Previously mentioned was John Walton's book The Lost World of Genesis One. Though he made several valid points about the role of temples in Near Eastern creation myths, Walton fails to convince of his theory that Genesis 1 has nothing to do with the 'material' creation of the universe. It is necessary to mention his equally influential follow-up, The Lost World of Adam and Eve, which has similar positives and negatives.
Walton suggests that Genesis 2 is a direct chronological sequel to Genesis 1. Whereas Genesis 1 portrays the creation of a well-populated humanity, Genesis 2 shows the first calling of a man named Adam from out of that existing population. Likewise, we do not read that God physically created the first woman out of the first man's rib; instead, Adam himself sees this within a symbolic vision, anticipating the intended biological purpose of men and woman as procreators. Thus, Genesis 2-3 portrays a historical event involving that literal man, woman, snake, and trees.
Walton struggles to convince the reader of his propositions. His attempts to appeal to other ancient Near Eastern myths to find precedent wind up backfiring completely; every text he cites to support his unusual interpretation ends up reinforcing the universal position that Genesis 2 indeed depicts the creation of the first man from the soil, and the first woman from the man's rib. That the texts he cites are plainly mythological only validates a mythological interpretation of Genesis 2-3.

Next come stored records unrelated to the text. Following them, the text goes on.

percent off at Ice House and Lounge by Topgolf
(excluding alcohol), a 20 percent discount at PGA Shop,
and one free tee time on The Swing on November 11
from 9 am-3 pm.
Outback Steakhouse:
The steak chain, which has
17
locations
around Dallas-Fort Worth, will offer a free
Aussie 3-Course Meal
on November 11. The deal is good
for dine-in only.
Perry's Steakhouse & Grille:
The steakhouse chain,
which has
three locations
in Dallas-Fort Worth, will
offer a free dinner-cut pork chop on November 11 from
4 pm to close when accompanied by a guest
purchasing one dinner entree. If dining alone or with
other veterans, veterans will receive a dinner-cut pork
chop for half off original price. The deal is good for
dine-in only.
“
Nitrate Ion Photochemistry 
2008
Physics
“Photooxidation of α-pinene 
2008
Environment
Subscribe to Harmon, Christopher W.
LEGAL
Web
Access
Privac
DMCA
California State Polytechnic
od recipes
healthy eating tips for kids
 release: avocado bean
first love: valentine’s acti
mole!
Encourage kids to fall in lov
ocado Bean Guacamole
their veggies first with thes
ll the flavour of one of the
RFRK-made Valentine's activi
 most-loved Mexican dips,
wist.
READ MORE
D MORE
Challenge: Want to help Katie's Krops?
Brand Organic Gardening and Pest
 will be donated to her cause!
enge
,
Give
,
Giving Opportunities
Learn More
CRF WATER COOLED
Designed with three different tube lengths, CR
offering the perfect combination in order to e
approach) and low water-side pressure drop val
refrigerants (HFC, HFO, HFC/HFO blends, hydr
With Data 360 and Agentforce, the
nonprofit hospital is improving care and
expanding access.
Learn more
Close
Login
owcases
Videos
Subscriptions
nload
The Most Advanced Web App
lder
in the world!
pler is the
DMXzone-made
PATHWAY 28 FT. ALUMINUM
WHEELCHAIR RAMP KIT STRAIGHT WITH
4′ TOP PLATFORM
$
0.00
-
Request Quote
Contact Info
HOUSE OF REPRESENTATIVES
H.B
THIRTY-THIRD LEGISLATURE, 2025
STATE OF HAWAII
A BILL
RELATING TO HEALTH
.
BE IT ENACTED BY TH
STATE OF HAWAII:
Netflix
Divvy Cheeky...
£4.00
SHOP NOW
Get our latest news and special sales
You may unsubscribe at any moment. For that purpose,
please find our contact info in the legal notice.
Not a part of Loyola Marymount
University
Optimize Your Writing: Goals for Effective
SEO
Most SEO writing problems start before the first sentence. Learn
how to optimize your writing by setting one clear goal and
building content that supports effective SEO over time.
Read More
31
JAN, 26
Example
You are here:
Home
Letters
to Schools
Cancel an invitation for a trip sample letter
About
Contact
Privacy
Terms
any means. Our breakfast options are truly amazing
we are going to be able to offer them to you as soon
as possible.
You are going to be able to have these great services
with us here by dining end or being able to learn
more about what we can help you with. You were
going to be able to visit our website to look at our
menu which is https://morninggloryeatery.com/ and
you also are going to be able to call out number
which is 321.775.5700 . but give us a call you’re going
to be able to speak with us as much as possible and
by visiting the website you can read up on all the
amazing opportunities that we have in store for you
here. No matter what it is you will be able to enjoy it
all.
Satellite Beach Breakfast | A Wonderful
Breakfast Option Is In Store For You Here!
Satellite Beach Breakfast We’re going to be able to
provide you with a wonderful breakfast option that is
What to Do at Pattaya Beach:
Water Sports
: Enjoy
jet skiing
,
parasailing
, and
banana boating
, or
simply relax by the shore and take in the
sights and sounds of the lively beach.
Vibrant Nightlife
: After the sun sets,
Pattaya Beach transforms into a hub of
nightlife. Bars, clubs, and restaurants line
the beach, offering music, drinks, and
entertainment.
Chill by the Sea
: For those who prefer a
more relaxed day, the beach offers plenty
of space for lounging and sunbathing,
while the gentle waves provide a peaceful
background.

Arthur George and Elena George indicate that, in the specific manner of Eve's creation (from one of the man's ribs), there is no immediate parallel in any ancient Near Eastern literature, with one exception.
one possible source of inspiration often mentioned by commentators is the Sumerian myth known as Enki and Ninhursag, discussed earlier. In that story Enki's rib ails him and the goddess that Ninhursbag sends to cure him is Ninti, who name means "Lady of the rib." But the Sumerian word ti as a verb also means "to make live," so Ninti also came to be known as the "Lady who makes live" or "Lady of life." In the myth, therefore, there was wordplay on "rib" and "life." This recalls Eve (in Hebrew ḥawwâ, meaning "life") both being created from a rib and being given the epithet, "mother of all the living" (Gen. 3:20)
George & George, The Mythology of Eden, 218
As with the wordplay of adam (man) designating his purpose to work the adamah (ground), so the woman is named havvah (lifegiver) to designate her purpose to give birth to hay (living thing).
The story of the first woman's creation from the first man's side is etiological. It is meant to convey the inherent procreative biology of a male and female union, and under the ancient Israelite understanding this union was meant to 'complete' the male and the female.